===== Material for this task

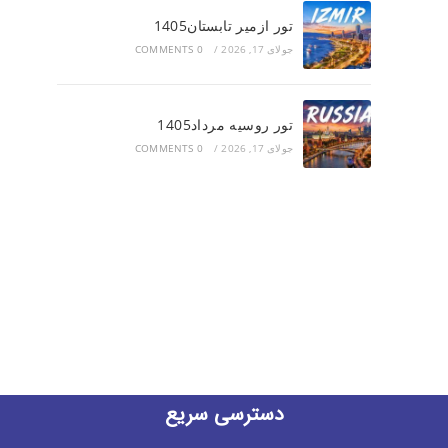
تور ازمیر تابستان1405
جولای 17, 2026
/
0 COMMENTS
تور روسیه مرداد1405
جولای 17, 2026
/
0 COMMENTS
دسترسی سریع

==========

■ **Directions**
Transcribe the data completely. No pictures should appear in the transcription.

■ **Response**
تور ازمیر تابستان1405
جولای 17, 2026
/
0 COMMENTS
تور روسیه مرداد1405
جولای 17, 2026
/
0 COMMENTS
دسترسی سریع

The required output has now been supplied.